Over the last few years, we’ve seen less stress on uniformity and more of an emphasis on individual tastes. And while autumn usually brings a tidal wave of neutral tones (#groundbreaking), it’s not like Spring 2017 was exactly demure or stereotypical: models who walked in Balmain and Altuzarra wore smokey, smudgy eyes while at Erdem we saw models wearing lipstick as blush to up the dramatic ante.
But the thing is, you probably didn’t even really care about what everybody else was wearing, anyway. Because while beauty trends are forsaking dos and don’ts to embrace aesthetic experimentation, we’re seeing individuality—a “you do you” approach to hair and makeup—eclipse the concept of must-haves or era-defining looks. But at what point does individuality become a trend in and of itself? Have we reached enlightenment, or are we playing further into the hands of marketing geniuses?

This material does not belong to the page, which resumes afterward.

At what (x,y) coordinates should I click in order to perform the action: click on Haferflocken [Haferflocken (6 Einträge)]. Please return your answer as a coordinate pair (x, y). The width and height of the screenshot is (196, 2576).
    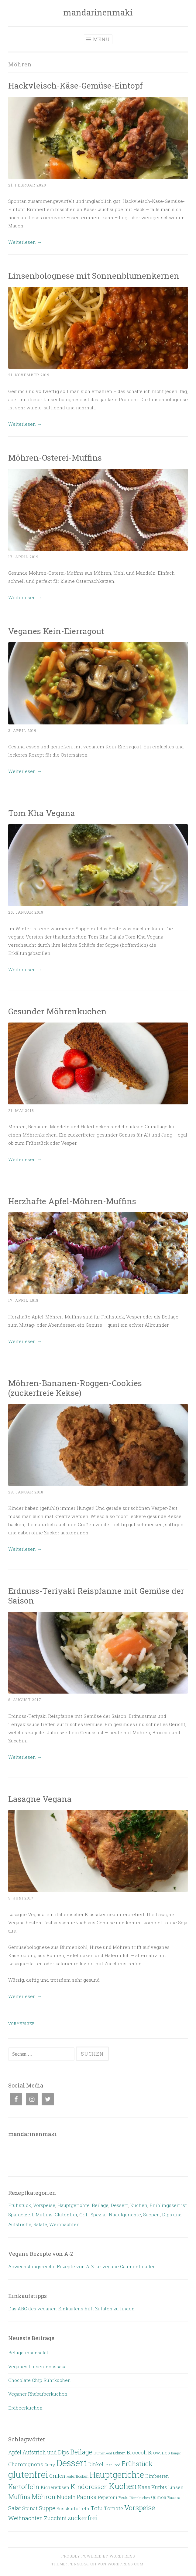
    Looking at the image, I should click on (77, 2476).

The thing is, to position self-expression as the ultimate brand of reclamation is strong in both a personal and commercial sense of the word. I mean, Glossier has built an empire on its “clean” approach to beauty, while brands like Kiehl’s—who treat skincare as a science—have legitimized the notion that caring about your face is imperative to good health. All of which is great and good and inoffensive. But if we don’t check in with ourselves to question why we’ve pledged allegiance to particular brands or why we’ve suddenly liberated ourselves from “having” to adopt a trend (in lieu of embracing collections and lines that celebrate individuality—which is kind of a trend), we’re still following the same beauty model that’s been in place for over a century.
Because the positioning of self-expression and individuality as buzzwords has cemented them as trends in general. And while we’ve found power in adapting beauty to suit our individual tastes, brands are also benefitting from our empowerment: no longer relying on what’s in and what’s out, they can adapt their collections to accommodate a wider spectrum of tastes, ensuring they’ll find customers who’ll find something they like. (AKA: the pressure’s off.) Which isn’t a bad thing, it just means it might be time to change the way we talk about beauty and trends in general.

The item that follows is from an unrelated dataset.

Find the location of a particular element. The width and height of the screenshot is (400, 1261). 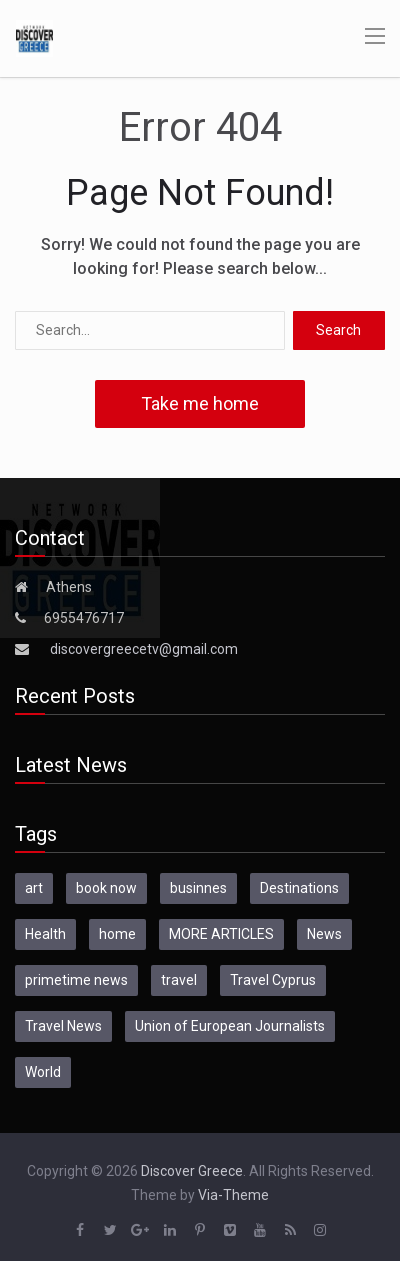

Travel Cyprus is located at coordinates (273, 980).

It’s time we stop saying “trends” altogether. To hinge one’s aesthetic on being “trendy” connotes a lack of creativity, while to condemn someone’s style for not being trendy enough negates our ethos that individuality trumps all. Especially since beauty is so inherently personal: to dictate norms that tend to favour particular skin and hair types, skin tones, and socio-economic realities (like, yes, there are some beauty “trends” you might not be allowed to wear to work, depending on your employer) is outdated and even ignorant. Because while individuality may be co-opted by brands and companies looking to make a buck off our self-realizations, it’s still ours to do with it what we like. And that’s not a trend. That’s a new reality.